One of two sand line drums used in Algeria 1962 and

an example, right, of sand line cutting right below the B section on the same well. In the photo you can see the wire rope wrapped around the casing and actually in the sawing process.



All this important stuff has one purpose and that is to get the blowout flow going straight up, like a big bottle rocket, so to speak. In the really old days, if the well was already on fire, tough guys like Myron Kinley would simply try and blow the damn well head, or BOP off a well with a glycerin charge, to get the fire going straight up. They'd then shoot it again, if possible, to extinguish the fire. Then the real work would start trying to repair casing strings blasted to hell and back with explosives.



In this photo we are making the first cut on this particular fire in West Texas; the kelly that is still in the hole and draped over the bell nipple and rotary table. The Hydrill and BOP stack is directly under the rotary table, the substructure is melted. We've got water from two monitors directed at the jet cutter to help keep it from burning up. It took us 6 hours to get all this nippled up and mounted on the end of our athey wagon, ready to go...and about 20 minutes to make the cut.


We excavated around the wellhead and what was left of the BOPD stack while it was burning and were able to get a winch line off a dozer around the stack and bend it all over so as to make a second cut below the surface casing WH, something like this Halliburton photo, left, where a jet cut is underway on the casing below the wellhead assembly. With the casing exposed and flow and fire going straight up we were able to stick a venturi tube on it to get the fire above our heads. We finished excavating around the casing and removing debris. The second cut took about an hour.

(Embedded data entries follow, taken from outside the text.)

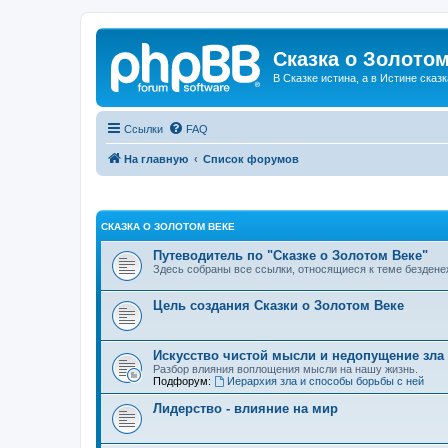
Сказка о Золотом
В Сказке истина, а в Истине сказк
Ссылки
FAQ
На главную
Список форумов
СКАЗКА О ЗОЛОТОМ ВЕКЕ
Путеводитель по "Сказке о Золотом Веке"
Здесь собраны все ссылки, относящиеся к теме бездене
Цель создания Сказки о Золотом Веке
Искусство чистой мысли и недопущение зла
Разбор влияния воплощения мысли на нашу жизнь.
Подфорум:
Иерархия зла и способы борьбы с ней
Лидерство - влияние на мир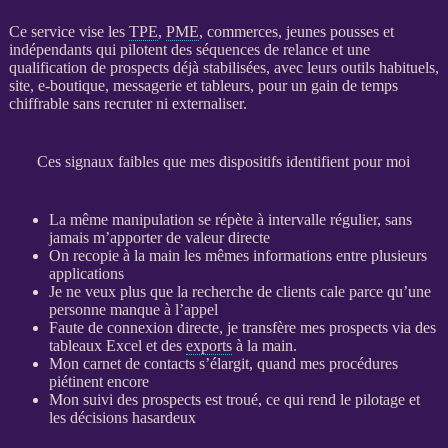
Ce service vise les
TPE
,
PME
, commerces, jeunes pousses et
indépendants qui pilotent des séquences de
relance
et une
qualification
de
prospects
déjà stabilisées, avec leurs outils habituels,
site, e-boutique, messagerie et tableurs, pour un gain de temps
chiffrable sans recruter ni externaliser.
Ces signaux faibles que mes dispositifs identifient pour moi
La même manipulation se répète à intervalle régulier, sans
jamais m’apporter de valeur directe
On recopie à la main les mêmes informations entre plusieurs
applications
Je ne veux plus que la recherche de clients cale parce qu’une
personne manque à l’appel
Faute de connexion directe, je transfère mes
prospects
via des
tableaux Excel et des
exports
à la main.
Mon carnet de contacts s’élargit, quand mes procédures
piétinent encore
Mon suivi des
prospects
est troué, ce qui rend le
pilotage
et
les décisions hasardeux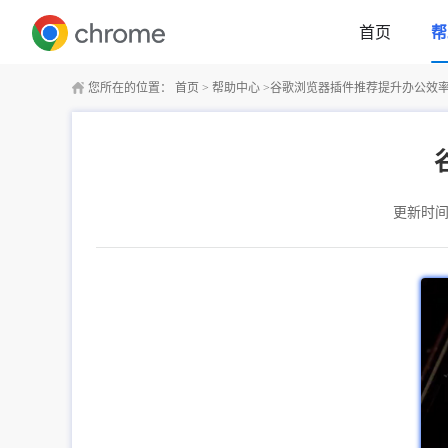
首页
帮
您所在的位置：
首页
>
帮助中心
>
谷歌浏览器插件推荐提升办公效率合
更新时间：2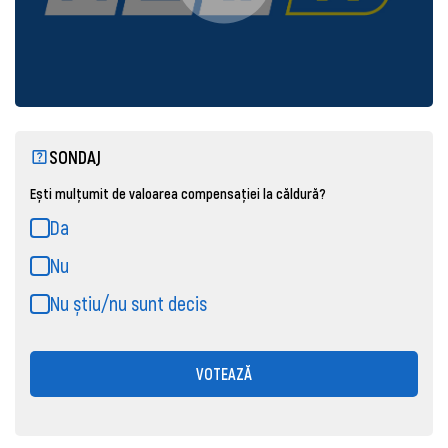
SONDAJ
Ești mulțumit de valoarea compensației la căldură?
Da
Nu
Nu știu/nu sunt decis
VOTEAZĂ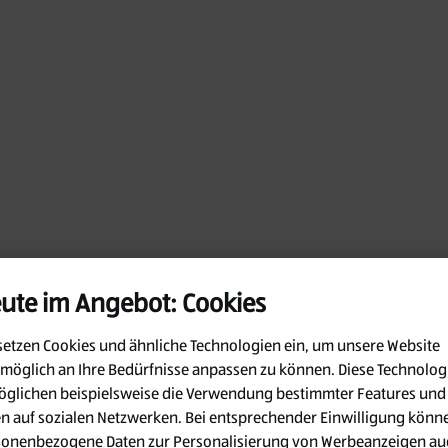
ute im Angebot: Cookies
setzen Cookies und ähnliche Technologien ein, um unsere Website
möglich an Ihre Bedürfnisse anpassen zu können.
Diese Technolog
glichen beispielsweise die Verwendung bestimmter Features und
en auf sozialen Netzwerken. Bei entsprechender Einwilligung könn
Oops!
sonenbezogene Daten zur Personalisierung von Werbeanzeigen au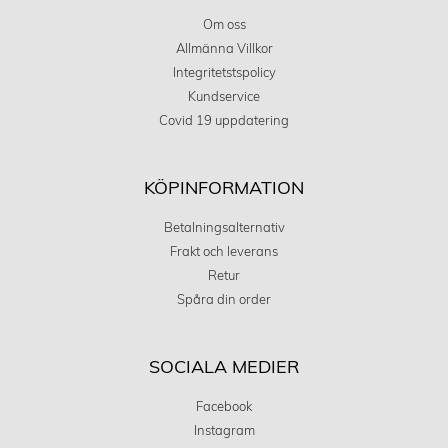
Om oss
Allmänna Villkor
Integritetstspolicy
Kundservice
Covid 19 uppdatering
KÖPINFORMATION
Betalningsalternativ
Frakt och leverans
Retur
Spåra din order
SOCIALA MEDIER
Facebook
Instagram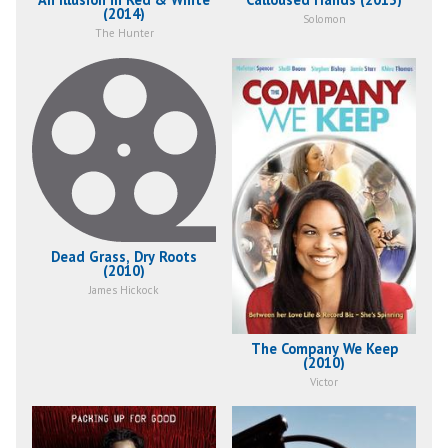
(2014)
Solomon
The Hunter
Dead Grass, Dry Roots
(2010)
James Hickock
The Company We Keep
(2010)
Victor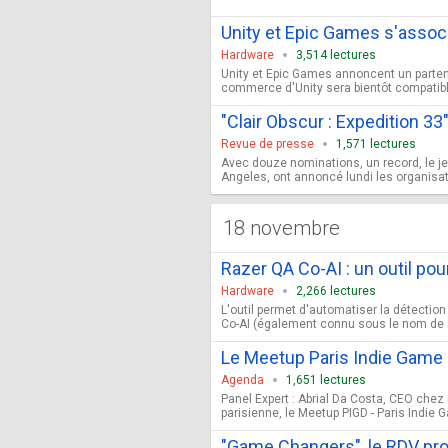
Unity et Epic Games s'associe
Hardware
3,514 lectures
Unity et Epic Games annoncent un partenar
commerce d'Unity sera bientôt compatibl
"Clair Obscur : Expedition 
Revue de presse
1,571 lectures
Avec douze nominations, un record, le je
Angeles, ont annoncé lundi les organisat
18 novembre
Razer QA Co-AI : un outil po
Hardware
2,266 lectures
L'outil permet d'automatiser la détection
Co-AI (également connu sous le nom de 
Le Meetup Paris Indie Game 
Agenda
1,651 lectures
Panel Expert : Abrial Da Costa, CEO chez 
parisienne, le Meetup PIGD - Paris Indie
"Game Changers", le RDV pro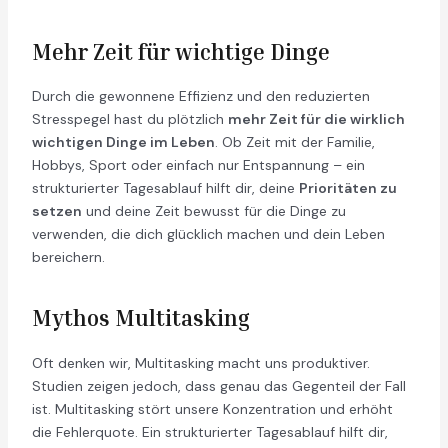
Mehr Zeit für wichtige Dinge
Durch die gewonnene Effizienz und den reduzierten
Stresspegel hast du plötzlich
mehr Zeit für die wirklich
wichtigen Dinge im Leben
. Ob Zeit mit der Familie,
Hobbys, Sport oder einfach nur Entspannung – ein
strukturierter Tagesablauf hilft dir, deine
Prioritäten zu
setzen
und deine Zeit bewusst für die Dinge zu
verwenden, die dich glücklich machen und dein Leben
bereichern.
Mythos Multitasking
Oft denken wir, Multitasking macht uns produktiver.
Studien zeigen jedoch, dass genau das Gegenteil der Fall
ist. Multitasking stört unsere Konzentration und erhöht
die Fehlerquote. Ein strukturierter Tagesablauf hilft dir,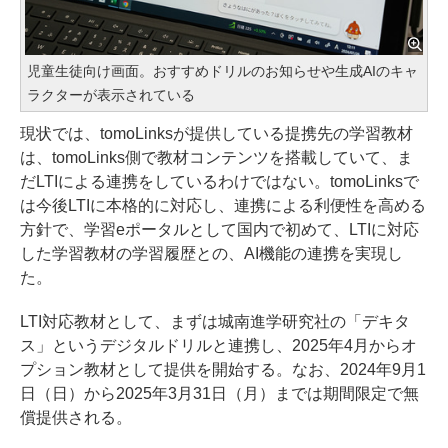
児童生徒向け画面。おすすめドリルのお知らせや生成AIのキャ
ラクターが表示されている
現状では、tomoLinksが提供している提携先の学習教材
は、tomoLinks側で教材コンテンツを搭載していて、ま
だLTIによる連携をしているわけではない。tomoLinksで
は今後LTIに本格的に対応し、連携による利便性を高める
方針で、学習eポータルとして国内で初めて、LTIに対応
した学習教材の学習履歴との、AI機能の連携を実現し
た。
LTI対応教材として、まずは城南進学研究社の「デキタ
ス」というデジタルドリルと連携し、2025年4月からオ
プション教材として提供を開始する。なお、2024年9月1
日（日）から2025年3月31日（月）までは期間限定で無
償提供される。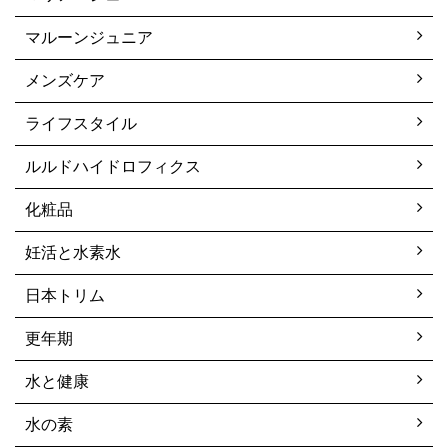
マルーンジュニア
メンズケア
ライフスタイル
ルルドハイドロフィクス
化粧品
妊活と水素水
日本トリム
更年期
水と健康
水の素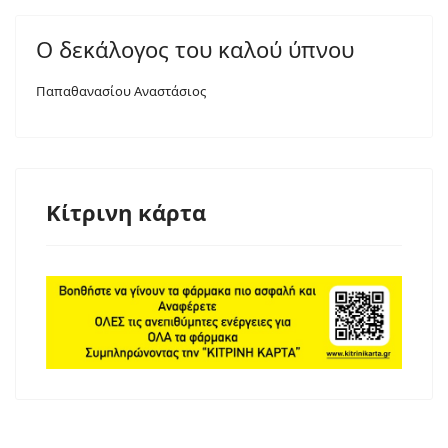
Ο δεκάλογος του καλού ύπνου
Παπαθανασίου Αναστάσιος
Κίτρινη κάρτα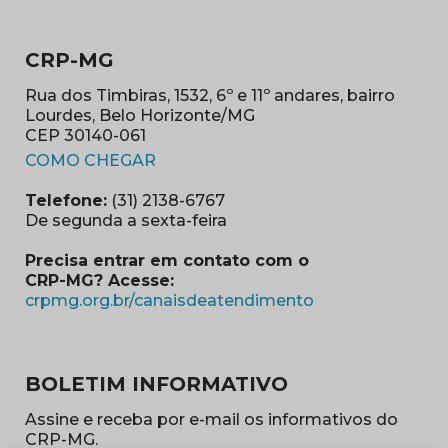
CRP-MG
Rua dos Timbiras, 1532, 6º e 11º andares, bairro
Lourdes, Belo Horizonte/MG
CEP 30140-061
(abre em nova janela)
COMO CHEGAR
Telefone:
(31) 2138-6767
De segunda a sexta-feira
Precisa entrar em contato com o
CRP-MG? Acesse:
(abre em nova ja
crpmg.org.br/canaisdeatendimento
BOLETIM INFORMATIVO
Assine e receba por e-mail os informativos do
CRP-MG.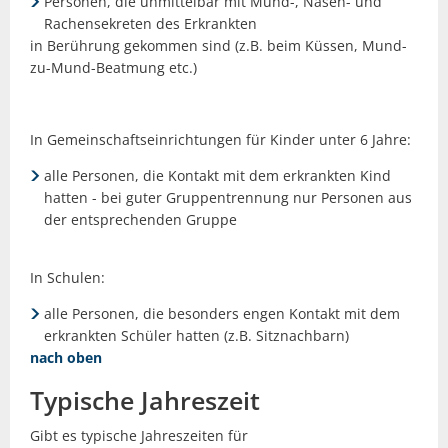
Personen, die unmittelbar mit Mund-, Nasen- und
Rachensekreten des Erkrankten
in Berührung gekommen sind (z.B. beim Küssen, Mund-
zu-Mund-Beatmung etc.)
In Gemeinschaftseinrichtungen für Kinder unter 6 Jahre:
alle Personen, die Kontakt mit dem erkrankten Kind
hatten - bei guter Gruppentrennung nur Personen aus
der entsprechenden Gruppe
In Schulen:
alle Personen, die besonders engen Kontakt mit dem
erkrankten Schüler hatten (z.B. Sitznachbarn)
nach oben
Typische Jahreszeit
Gibt es typische Jahreszeiten für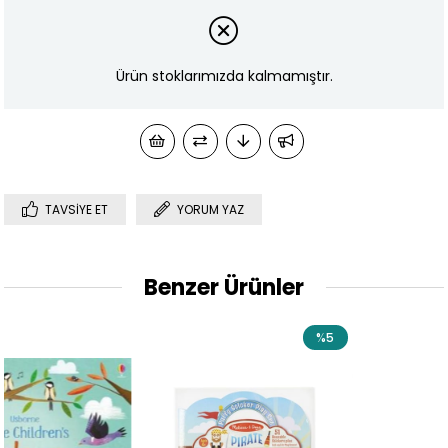
Ürün stoklarımızda kalmamıştır.
TAVSIYE ET
YORUM YAZ
Benzer Ürünler
%5
%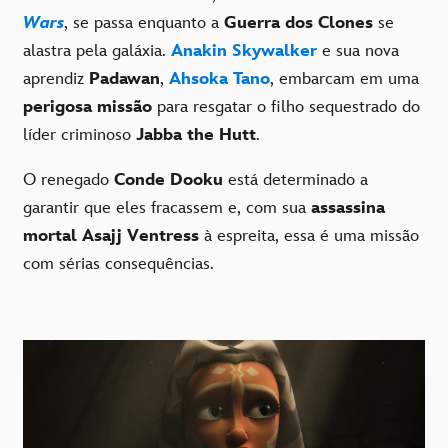
Wars
, se passa enquanto a
Guerra dos Clones
se
alastra pela galáxia.
Anakin Skywalker
e sua nova
aprendiz
Padawan
,
Ahsoka Tano
, embarcam em uma
perigosa missão
para resgatar o filho sequestrado do
líder criminoso
Jabba the Hutt
.
O renegado
Conde Dooku
está determinado a
garantir que eles fracassem e, com sua
assassina
mortal Asajj Ventress
à espreita, essa é uma missão
com sérias consequências.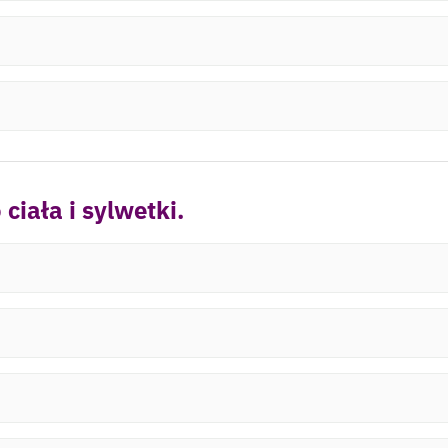
iała i sylwetki.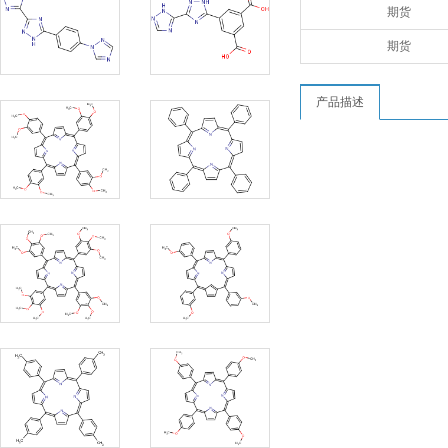
期货
期货
产品描述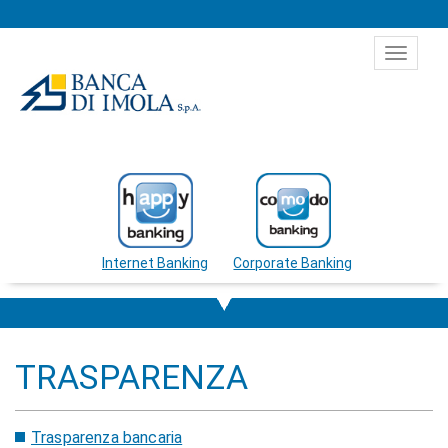
Salta al contenuto
Toggle
navigat
Internet Banking
Corporate Banking
TRASPARENZA
Trasparenza bancaria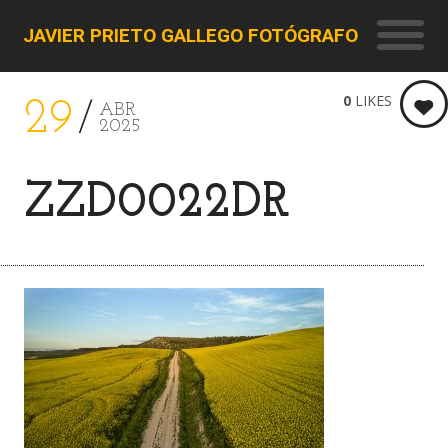
JAVIER PRIETO GALLEGO FOTÓGRAFO
0
LIKES
29
ABR
2025
ZZD0022DR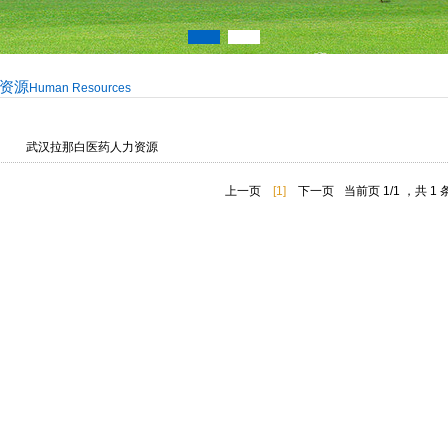
资源
Human Resources
武汉拉那白医药人力资源
上一页
[1]
下一页
当前页 1/1 ，共 1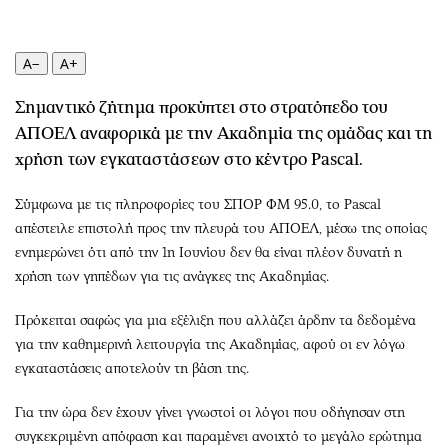
Περιβάλλον
Ταξίδια
Ελλάδα
Συνταγές
A−
A+
Κόσμος
Έξοδος
Παράξενα
Media
Σημαντικό ζήτημα προκύπτει στο στρατόπεδο του
Πολιτισμός
Εκπομπές
ΑΠΟΕΛ αναφορικά με την Ακαδημία της ομάδας και τη
Σινεμά
Wine routes
χρήση των εγκαταστάσεων στο κέντρο Pascal.
Θέατρο-Χορός
Podcasts
Σύμφωνα με τις πληροφορίες του ΣΠΟΡ ΦΜ 95.0, το Pascal
Μουσική
Uncut
απέστειλε επιστολή προς την πλευρά του ΑΠΟΕΛ, μέσω της οποίας
Εικαστικά
Προσφορές
ενημερώνει ότι από την 1η Ιουνίου δεν θα είναι πλέον δυνατή η
Βιβλίο
Προσωπικότητες στην ''Κ''
χρήση των γηπέδων για τις ανάγκες της Ακαδημίας.
Χειρόγραφα
Επιστολές
Πρόκειται σαφώς για μια εξέλιξη που αλλάζει άρδην τα δεδομένα
για την καθημερινή λειτουργία της Ακαδημίας, αφού οι εν λόγω
εγκαταστάσεις αποτελούν τη βάση της.
Για την ώρα δεν έχουν γίνει γνωστοί οι λόγοι που οδήγησαν στη
συγκεκριμένη απόφαση και παραμένει ανοιχτό το μεγάλο ερώτημα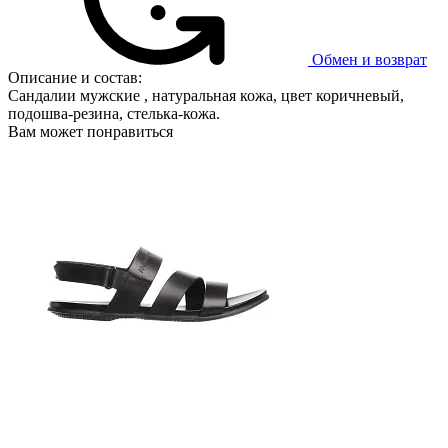
Обмен и возврат
Описание и состав:
Сандалии мужские , натуральная кожа, цвет коричневый,
подошва-резина, стелька-кожа.
Вам может понравиться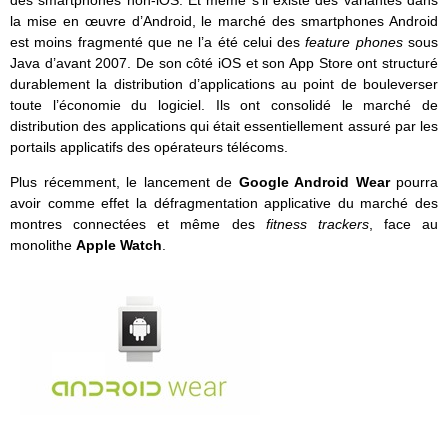
des smartphones non-iOS. Et même s’il existe des variantes dans
la mise en œuvre d’Android, le marché des smartphones Android
est moins fragmenté que ne l’a été celui des
feature phones
sous
Java d’avant 2007. De son côté iOS et son App Store ont structuré
durablement la distribution d’applications au point de bouleverser
toute l’économie du logiciel. Ils ont consolidé le marché de
distribution des applications qui était essentiellement assuré par les
portails applicatifs des opérateurs télécoms.
Plus récemment, le lancement de
Google Android Wear
pourra
avoir comme effet la défragmentation applicative du marché des
montres connectées et même des
fitness trackers
, face au
monolithe
Apple
Watch
.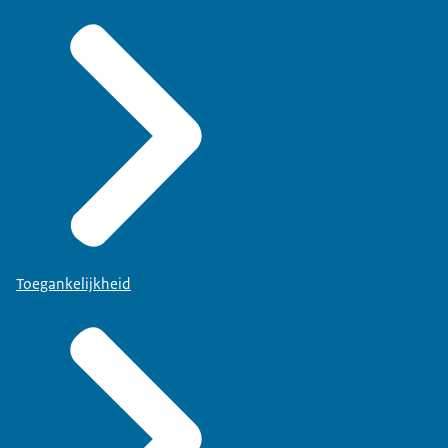
Toegankelijkheid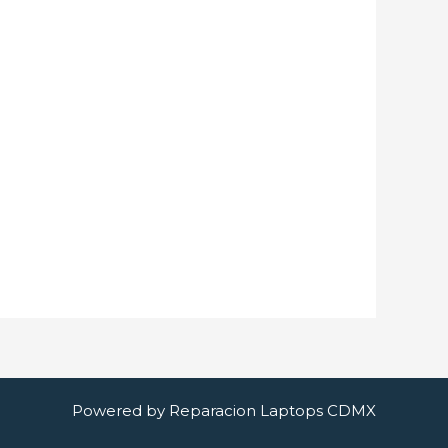
Powered by Reparacion Laptops CDMX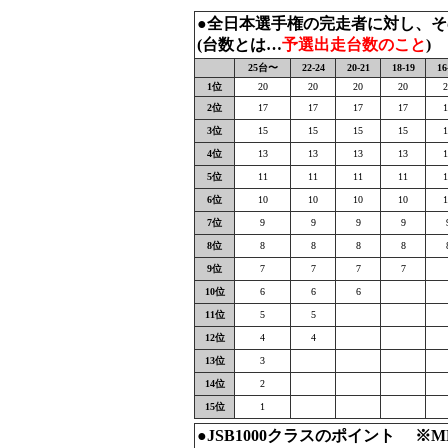
●全日本選手権の完走者に対し、
(台数とは…
予選出走台数のこと
)
25台〜
22-24
20-21
18-19
16
1位
20
20
20
20
2
2位
17
17
17
17
1
3位
15
15
15
15
1
4位
13
13
13
13
1
5位
11
11
11
11
1
6位
10
10
10
10
1
7位
9
9
9
9
8位
8
8
8
8
9位
7
7
7
7
10位
6
6
6
11位
5
5
12位
4
4
13位
3
14位
2
15位
1
●JSB1000クラスのポイント ※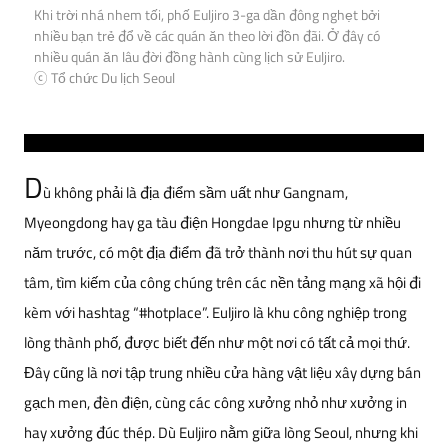
Khi trời nhá nhem tối, phố Euljiro 3-ga dần đông nghẹt bởi
nhiều bạn trẻ đổ về các quán ăn theo lời đồn đãi. Ở đây có
nhiều quán ăn lâu đời đồng hành cùng lịch sử Euljiro.
ⓒ Tổ chức Du lịch Seoul
D
ù không phải là địa điểm sầm uất như Gangnam,
Myeongdong hay ga tàu điện Hongdae Ipgu nhưng từ nhiều
năm trước, có một địa điểm đã trở thành nơi thu hút sự quan
tâm, tìm kiếm của công chúng trên các nền tảng mạng xã hội đi
kèm với hashtag “#hotplace”. Euljiro là khu công nghiệp trong
lòng thành phố, được biết đến như một nơi có tất cả mọi thứ.
Đây cũng là nơi tập trung nhiều cửa hàng vật liệu xây dựng bán
gạch men, đèn điện, cùng các công xưởng nhỏ như xưởng in
hay xưởng đúc thép. Dù Euljiro nằm giữa lòng Seoul, nhưng khi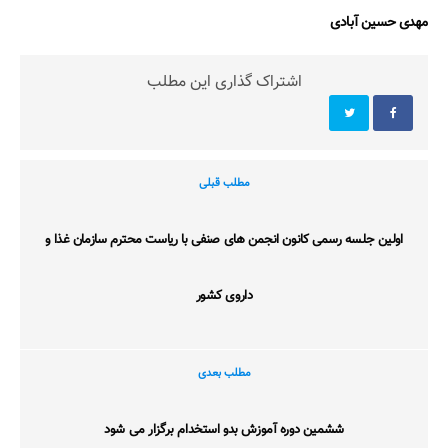
مهدی حسین آبادی
اشتراک گذاری این مطلب
مطلب قبلی
اولین جلسه رسمی کانون انجمن های صنفی با ریاست محترم سازمان غذا و
داروی کشور
مطلب بعدی
ششمین دوره آموزش بدو استخدام برگزار می شود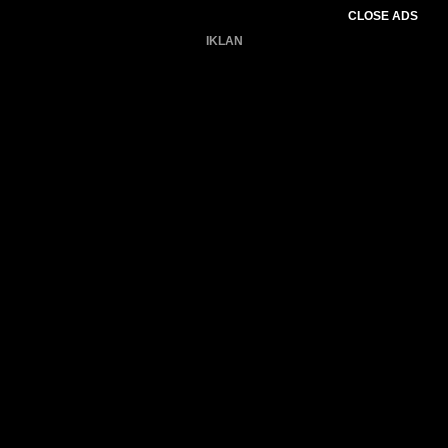
CLOSE ADS
IKLAN
Belum ada produk.
Gagal memuat data cuaca.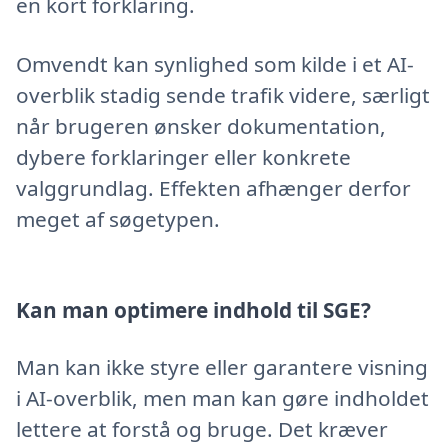
en kort forklaring.
Omvendt kan synlighed som kilde i et AI-
overblik stadig sende trafik videre, særligt
når brugeren ønsker dokumentation,
dybere forklaringer eller konkrete
valggrundlag. Effekten afhænger derfor
meget af søgetypen.
Kan man optimere indhold til SGE?
Man kan ikke styre eller garantere visning
i AI-overblik, men man kan gøre indholdet
lettere at forstå og bruge. Det kræver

The following morning we knocked the fire out with water and made our third and final cut of the surface casing and drill pipe, above. This cut took 40 minutes and Tiny and we all of his stuff was back on the road to Houston by noon. We cut the casing a final time with a pneumatic casing cutter to set a well head to cap to.


This is an inch and three quarter (1 3/4) flange bolt nut off a 13 5/8ths 10K PSI flange below a drilling spool (Louisiana 2003). The flange was cut with an abrasive jet cutter. "Washing" bolts off a big flange like this jet cutter beats the shit out having to cut all those bolts with a pneumatic hacksaw, by hand, under a big blowing well.


My buddy Wayne Lansford (Boots & Coots, Wild Well Control, Cudd Well Control) took this flange bolt off the same job in Louisiana, all buggered up by a jet cutter, and made a business card holder out of it for me. Very cool, uh?











Abrasive jet cutters are awesome...don't leave home without one.